O tribunal considerou que a permanência do sobrinho do governador Carlos Brandão à frente da Corte de Contas representava um risco concreto à integridade das provas e à independência das investigações.
Primo do candidato a governador Orleans Brandão, o conselheiro afastado Daniel Brandão, encontra-se no centro de uma série de apurações e controvérsias jurídicas que envolvem desde desvio de recursos públicos até suspeitas de favorecimento pessoal na estrutura estatal.
As suspeitas da Polícia Federal sobre o caso edifício Tech Office são amplas: possível obstrução de Justiça, intimidação de testemunhas, pagamentos destinados a assegurar silêncio, manipulação de informações, supostas interferências no trabalho policial e indícios de desvio de recursos públicos
Entre os episódios mais graves sob apuração, destaca-se o suposto envolvimento de Daniel Brandão em um esquema de extorsão e cobrança de propina vinculado a contratos de prestação de serviços na gestão do seu tio Carlos Brandão, no governo maranhense.
Segundo com relatos e depoimentos colhidos pelas autoridades, empresários eram coagidos a repassar percentuais sobre os valores devidos pelo Governo do Estado, dinâmica ilícita que culminou na prisão de intermediários e no assassinato do empresário João Bosco Oliveira.

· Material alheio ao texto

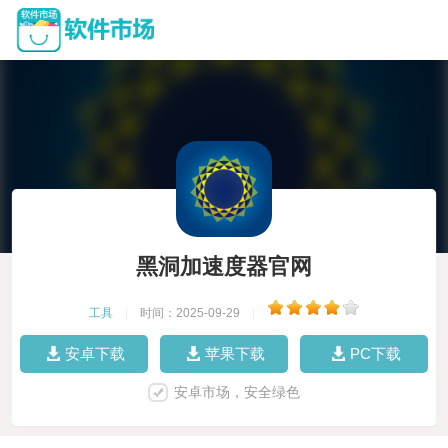
黑洞加速度器官网
工具
|
时间：2025-09-29
|
安卓下载
苹果下载
PC下载
安卓市场，安全绿色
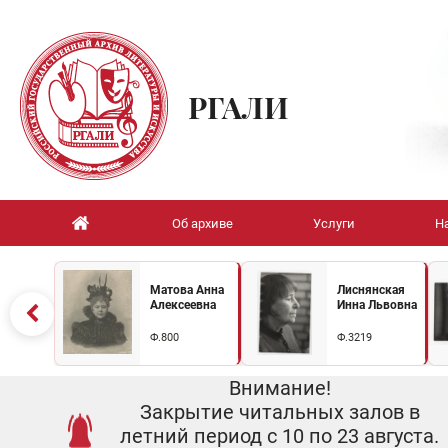
РГАЛИ
Об архиве
Услуги
Н
Матова Анна
Лиснянская
Алексеевна
Инна Львовна
Ф.800
Ф.3219
Внимание!
Закрытие читальных залов в
летний период с 10 по 23 августа.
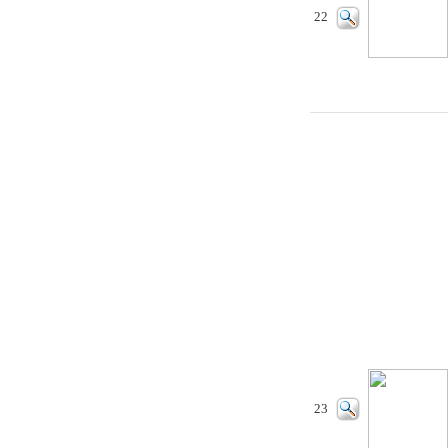
22
23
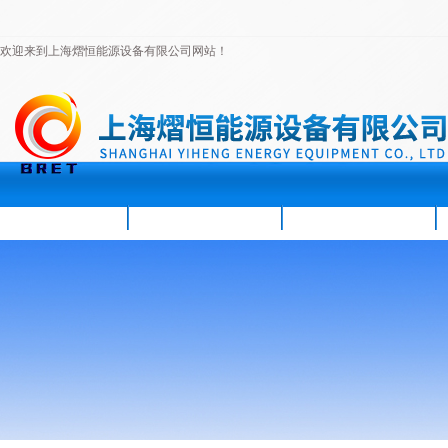
欢迎来到上海熠恒能源设备有限公司网站！
首页
公司简介
新闻资讯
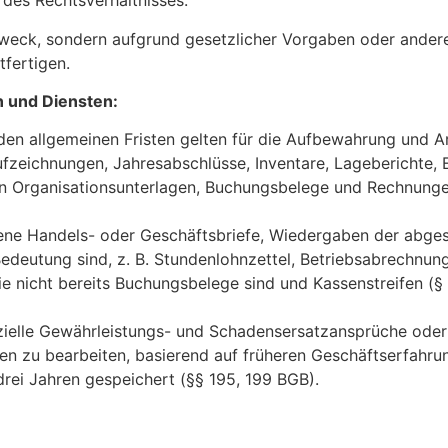
des Rechtsverhältnisses.
Zweck, sondern aufgrund gesetzlicher Vorgaben oder ander
tfertigen.
 und Diensten:
den allgemeinen Fristen gelten für die Aufbewahrung und 
fzeichnungen, Jahresabschlüsse, Inventare, Lageberichte, 
 Organisationsunterlagen, Buchungsbelege und Rechnungen (§
ene Handels- oder Geschäftsbriefe, Wiedergaben der abges
Bedeutung sind, z. B. Stundenlohnzettel, Betriebsabrechnun
nicht bereits Buchungsbelege sind und Kassenstreifen (§ 147
enzielle Gewährleistungs- und Schadensersatzansprüche oder
n zu bearbeiten, basierend auf früheren Geschäftserfahru
drei Jahren gespeichert (§§ 195, 199 BGB).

Paralelamente, pesam sobre o conselheiro sobrinho do governador Carlos Brandão suspeitas de tráfico de influência supostamente praticado antes de sua chegada ao TCE-MA, quando exercia a função de secretário estadual de Monitoramento de Ações Governamentais.
A investigação da PF também apura se Brandão teria se valido de sua proximidade política e familiar com a cúpula do Executivo para intermediar interesses privados, facilitando contratações públicas, acelerando a liberação de empenhos e influenciando a destinação de verbas estaduais.
Por fim, a própria trajetória que o conduziu ao cargo vitalício no TCE-MA é alvo de forte contestação. A indicação e a subsequente aprovação de seu nome geraram representações formais por suposta violação ao princípio da impessoalidade e prática de nepotismo cruzado ou indireto, dada a sua relação de parentesco direto com o governador Carlos Brandão, governador do estado.
A decisão do Supremo estabelece a estrita incomunicabilidade de Daniel Brandão com os envolvidos no caso, proibindo contato direto ou indireto com Gilbson Júnior, familiares do preso e familiares da vítima, bem como uma vedação expressa a articulações políticas, que o impede especificamente de manter contato com os seus tios governador Carlos Brandão, Marcus Brandão, pai de Orleans, pai do candidato ao governo Orleans Brandão e do ex-secretário estadual Raimundo Cutrim, que está em prisão domiciliar.